*Exercise:* Give again, word for word, each line of the data from the first through the one containing "fauna. Durante el". Pictures stay out.

=== Materials provided ===

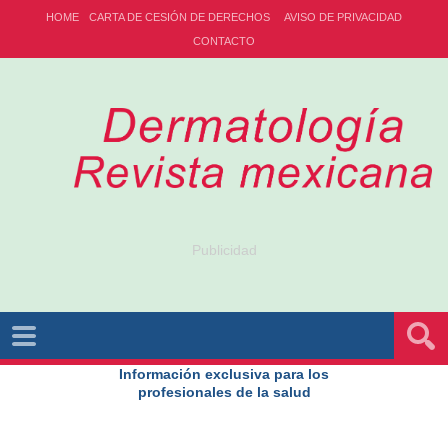
HOME
CARTA DE CESIÓN DE DERECHOS
AVISO DE PRIVACIDAD
CONTACTO
Publicidad
Información exclusiva para los
profesionales de la salud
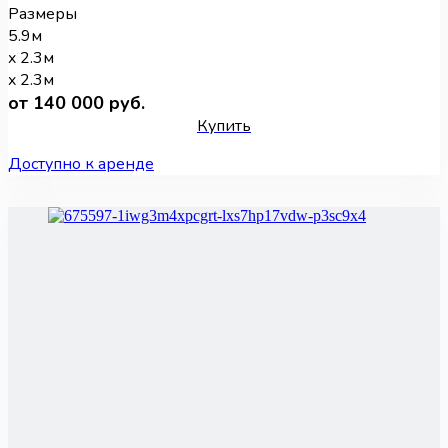
Размеры
5.9м
x 2.3м
x 2.3м
от 140 000 руб.
Купить
Доступно к аренде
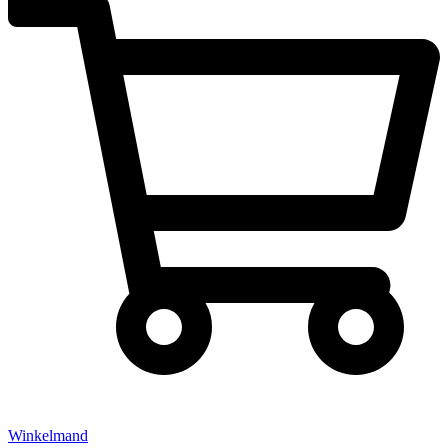
Winkelmand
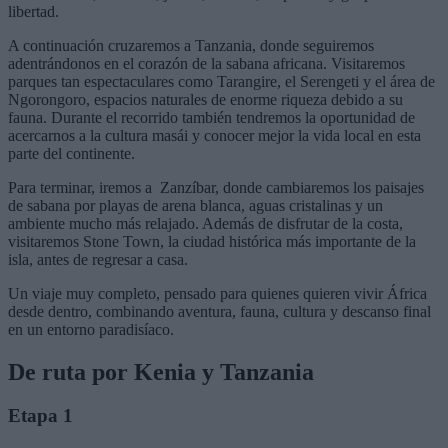
libertad.
A continuación cruzaremos a Tanzania, donde seguiremos
adentrándonos en el corazón de la sabana africana. Visitaremos
parques tan espectaculares como Tarangire, el Serengeti y el área de
Ngorongoro, espacios naturales de enorme riqueza debido a su
fauna. Durante el recorrido también tendremos la oportunidad de
acercarnos a la cultura masái y conocer mejor la vida local en esta
parte del continente.
Para terminar, iremos a Zanzíbar, donde cambiaremos los paisajes
de sabana por playas de arena blanca, aguas cristalinas y un
ambiente mucho más relajado. Además de disfrutar de la costa,
visitaremos Stone Town, la ciudad histórica más importante de la
isla, antes de regresar a casa.
Un viaje muy completo, pensado para quienes quieren vivir África
desde dentro, combinando aventura, fauna, cultura y descanso final
en un entorno paradisíaco.
De ruta por Kenia y Tanzania
Etapa 1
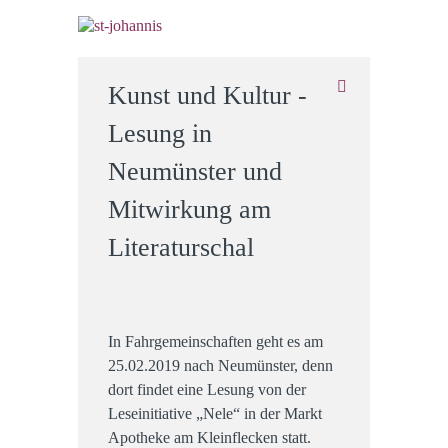
Kunst und Kultur -
Lesung in
Neumünster und
Mitwirkung am
Literaturschal
In Fahrgemeinschaften geht es am
25.02.2019 nach Neumünster, denn
dort findet eine Lesung von der
Leseinitiative „Nele“ in der Markt
Apotheke am Kleinflecken statt.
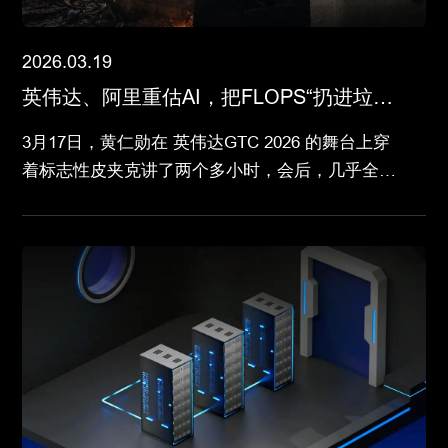
2026.03.19
英伟达、阿里重估AI，把FLOPS“扔进垃圾
堆”
3月17日，黄仁勋在 英伟达GTC 2026 的舞台上穿
着标志性皮夹克讲了两个多小时，会后，几乎全网
都在说“英伟达要做Token之王”。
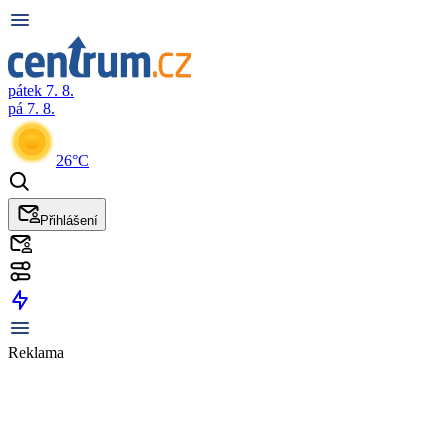
pátek 7. 8.
pá 7. 8.
26°C
Přihlášení
Reklama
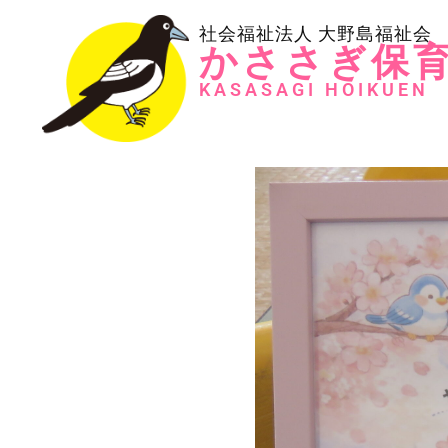
社会福祉法人 大野島福祉会
かささぎ保
KASASAGI HOIKUEN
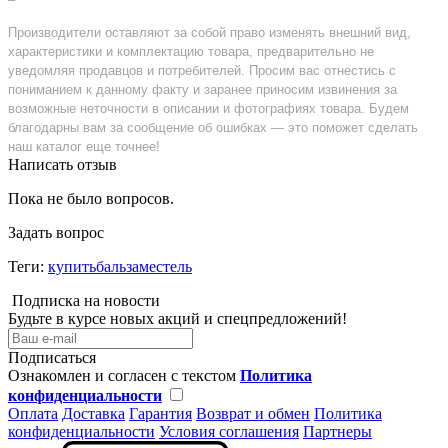
Производители оставляют за собой право изменять внешний вид,
характеристики и комплектацию товара, предварительно не
уведомляя продавцов и потребителей. Просим вас отнестись с
пониманием к данному факту и заранее приносим извинения за
возможные неточности в описании и фотографиях товара. Будем
благодарны вам за сообщение об ошибках — это поможет сделать
наш каталог еще точнее!
Написать отзыв
Пока не было вопросов.
Задать вопрос
Теги:
купитьбальзаместель
Подписка на новости
Будьте в курсе новых акций и спецпредложений!
Подписаться
Ознакомлен и согласен с текстом
Политика
конфиденциальности
Оплата
Доставка
Гарантия
Возврат и обмен
Политика
конфиденциальности
Условия соглашения
Партнеры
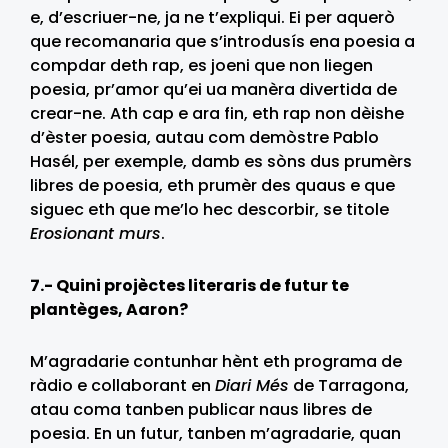
e, d’escriuer-ne, ja ne t’expliqui. Ei per aquerò
que recomanaria que s’introdusís ena poesia a
compdar deth rap, es joeni que non liegen
poesia, pr’amor qu’ei ua manèra divertida de
crear-ne. Ath cap e ara fin, eth rap non dèishe
d’èster poesia, autau com demòstre Pablo
Hasél, per exemple, damb es sòns dus prumèrs
libres de poesia, eth prumèr des quaus e que
siguec eth que me’lo hec descorbir, se titole
Erosionant murs
.
7.- Quini projèctes literaris de futur te
plantèges, Aaron?
M’agradarie contunhar hènt eth programa de
ràdio e collaborant en
Diari Més
de Tarragona,
atau coma tanben publicar naus libres de
poesia. En un futur, tanben m’agradarie, quan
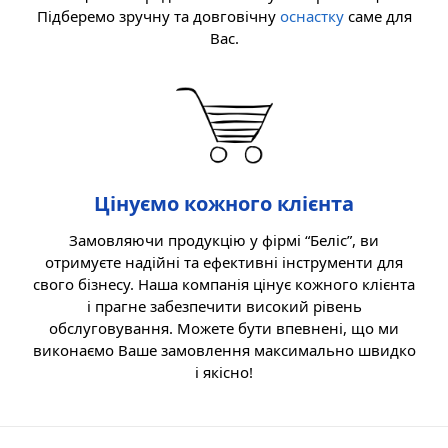
Підберемо зручну та довговічну
оснастку
саме для
Вас.
Цінуємо кожного клієнта
Замовляючи продукцію у фірмі “Беліс”, ви
отримуєте надійні та ефективні інструменти для
свого бізнесу. Наша компанія цінує кожного клієнта
і прагне забезпечити високий рівень
обслуговування. Можете бути впевнені, що ми
виконаємо Ваше замовлення максимально швидко
і якісно!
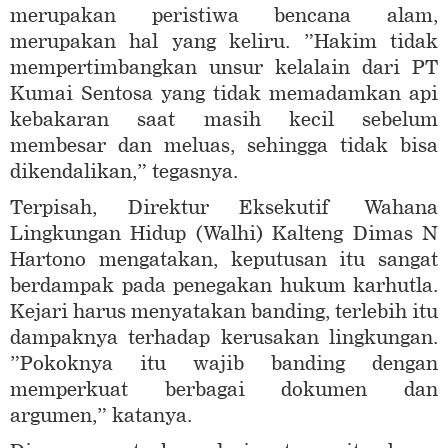
merupakan peristiwa bencana alam,
merupakan hal yang keliru. ”Hakim tidak
mempertimbangkan unsur kelalain dari PT
Kumai Sentosa yang tidak memadamkan api
kebakaran saat masih kecil sebelum
membesar dan meluas, sehingga tidak bisa
dikendalikan,” tegasnya.
Terpisah, Direktur Eksekutif Wahana
Lingkungan Hidup (Walhi) Kalteng Dimas N
Hartono mengatakan, keputusan itu sangat
berdampak pada penegakan hukum karhutla.
Kejari harus menyatakan banding, terlebih itu
dampaknya terhadap kerusakan lingkungan.
”Pokoknya itu wajib banding dengan
memperkuat berbagai dokumen dan
argumen,” katanya.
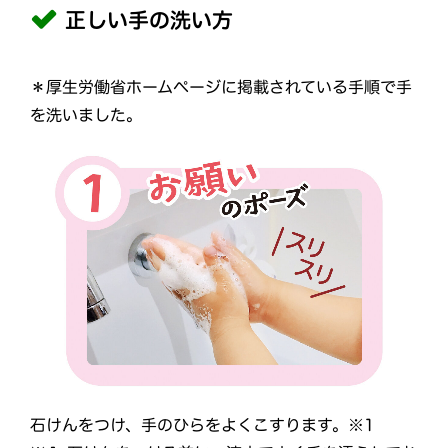
正しい手の洗い方
＊厚生労働省ホームページに掲載されている手順で手
を洗いました。
石けんをつけ、手のひらをよくこすります。※1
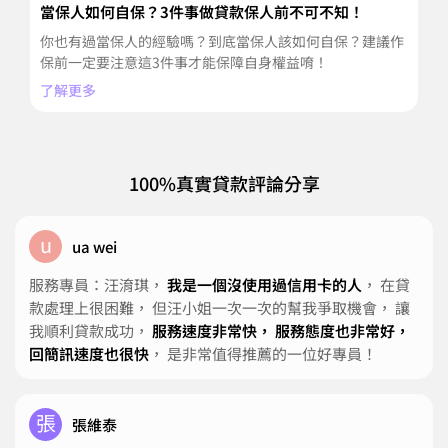
當保人如何自保？3件事做貸款保人前不可不知！
數
報
你也有過當保人的經驗嗎？到底當保人該如何自保？建議作
數
保前一定要注意這3件事才能保障自身權益唷！
到
了解更多
了
100%真實貸款評論分享
u
ua wei
服務專員：汪淯琪，
我是一個沒使用過信用卡的人
， 在貸
款處理上很困難， 但汪小姐一次一次的幫我爭取機會， 讓
我順利貸款成功，
服務速度非常快， 服務態度也非常好，
回簡訊速度也很快
， 是非常值得推薦的一位好專員！
張
張維泰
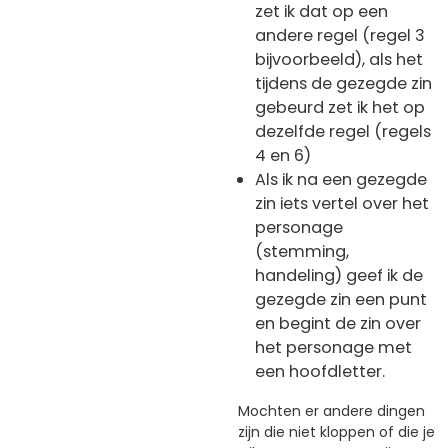
zet ik dat op een
andere regel (regel 3
bijvoorbeeld), als het
tijdens de gezegde zin
gebeurd zet ik het op
dezelfde regel (regels
4 en 6)
Als ik na een gezegde
zin iets vertel over het
personage
(stemming,
handeling) geef ik de
gezegde zin een punt
en begint de zin over
het personage met
een hoofdletter.
Mochten er andere dingen
zijn die niet kloppen of die je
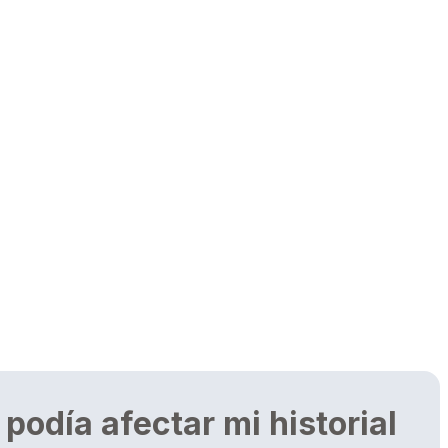
podía afectar mi historial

===

*Written response:*
HOME
CARTA DE CESIÓN DE DERECHOS
AVISO DE PRIVACIDAD
CONTACTO
Publicidad
Información exclusiva para los
profesionales de la salud
Размеры
5.9м
x 2.3м
x 2.3м
от 140 000 руб.
Купить
Доступно к аренде
Winkelmand
libertad.
A continuación cruzaremos a Tanzania, donde seguiremos
adentrándonos en el corazón de la sabana africana. Visitaremos
parques tan espectaculares como Tarangire, el Serengeti y el área de
Ngorongoro, espacios naturales de enorme riqueza debido a su
fauna. Durante el recorrido también tendremos la oportunidad de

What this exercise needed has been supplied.